O Índio e o Meio Ambiente

 

Procurar simbolicamente um "homo sapiens" que melhor represente, de modo ecológico, a espécie significa associação imediata ao índio. Na verdade, as etnias indígenas viveram sempre em perfeito equilíbrio com o ecossistema, o que foi quebrado a partir das influências do elemento desestabilizador: "o homem branco".


Se, por um lado, colonização, expansão de lavouras e mineração representam pontas de lança na abertura rumo ao interior, formação de núcleos populacionais e, depois, cidades; por outro há de se ver que os recursos naturais, o ambiente, pagaram alto preço dentro do sistema de exploração então adotado. Conseqüência: das matas originárias restam, conforme cálculos otimistas, apenas 5% no Paraná.

Apesar da flagrante devastação em reservas indígenas, sublinhando-se que, em muitos casos, o próprio homem branco encarregava-se dessa missão, inclusive, utilizando-se do índio como força de trabalho, fator representativo em termos atuais é a presença marcante de cobertura vegetal em várias reservas. Essa realidade desperta a cobiça de inescrupulosos no sentido de obter material lenhoso, ora escasso e, por isso mesmo, de elevado valor no mercado. As tentativas de retirada de madeira de áreas indígenas, suborno e acenos de lucro fácil, consituem sistemática praticada por madeireiros em oposição aos princípios do indigenismo oficial na região. Ainda não foram criados mecanismos capazes de impedir, coibir e encarcerar aqueles que se apoderam ou compram (por valor inferior) madeira de índios.

Ao se encontrarem ligados de modo direto às questões ambientais, os indigenistas enfrentam sérias dificuldades em manter relativo equilíbrio entre "homem/branco"/índio/ cobertura vegetal em áreas indígenas no Brasil.

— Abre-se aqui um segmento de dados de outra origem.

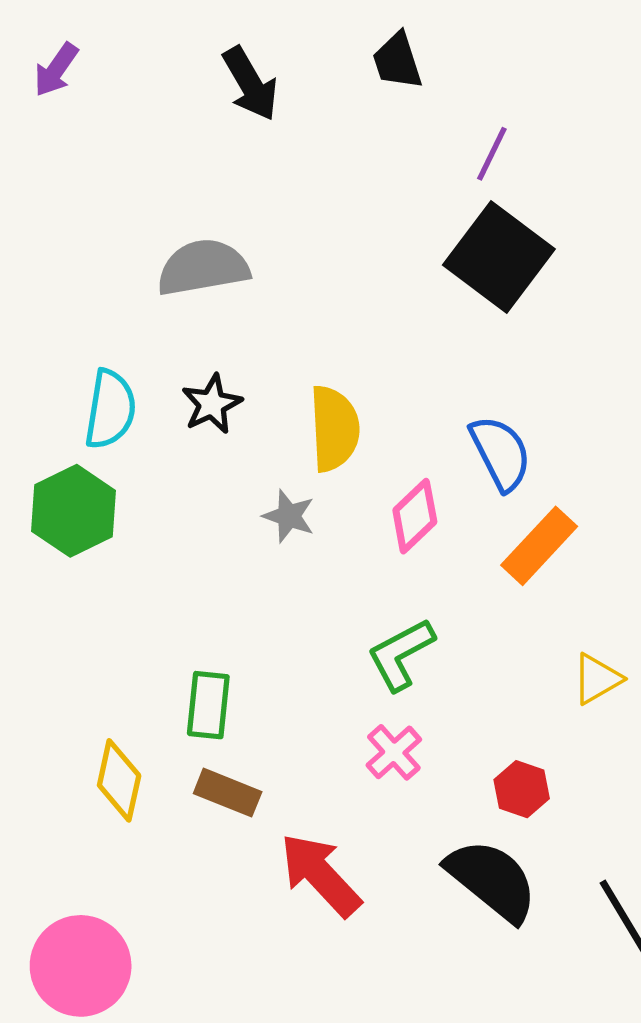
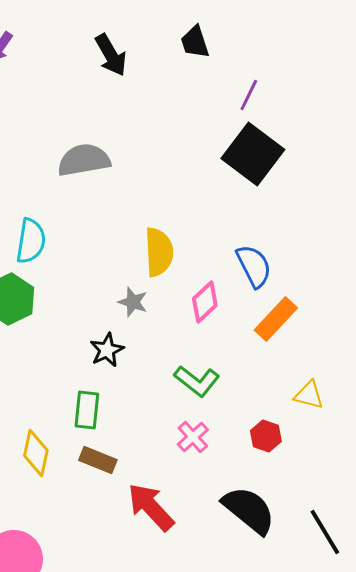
black star: (212, 404) -> (107, 350), moved
green L-shape: (401, 654) -> (197, 381), turned -114
yellow triangle: (597, 679) -> (309, 395), turned 44
red hexagon: (522, 789) -> (266, 436), moved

É ´reciso que se considere o contexto específico de cada região, a constante pressão externa sobre as reservas, a dimensão singular da problemática vivida por diversas etnias indígenas, sob a sina de absorção de hábitos, usos e costumes alienígenas impostos pela sociedade envolvente e determinados por circunstâncias de sobrevivência e, enfim, compelidos, em geral, a proceder diferentemente do desejado.

Seja como for, ao passar de quase 500 anos, apesar de toda a destruição, do cerco fixado por homens estranhos ao seu habitat primitivo, os índios, mesmo do Sul-Sudeste brasileiro, a rigor, não seguiram a trilha da devastação preconizada pelo "homem branco", tornando-se apenas uma espécie de espectador de filme pouco educativo.

Sem dúvida, preservar é preciso, como é necessário que os índios, mais uma vez, não sejam os mais sacrificados em favor de outros segmentos sociais.
Considerando-se que o "branco" negou ao índio a possibilidade, e dele tirou a capacidade de viver em equilíbrio com a natureza, forçando a atual situação em que o índio precisa produzir para seu sustento, um raciocínio lógico se pratica hoje no Estado do Paraná, como compensação financeira (por meio de royalties, ou ICMS ecológico) em troca da manutenção de recursos naturais existentes em reservas.

A realização de objetivos da sociedade não-índia situa-se em um plano diferente dos interesses indígenas, e mesmo ao desnível de direitos assegurados pela Constituição.
Há de se reconhecer os avanços obtidos na consciência do Brasil a respeito da questão indígena. Mas é preciso ainda mais: chegar ao conhecimento de realidades, sem esquecer o conjunto.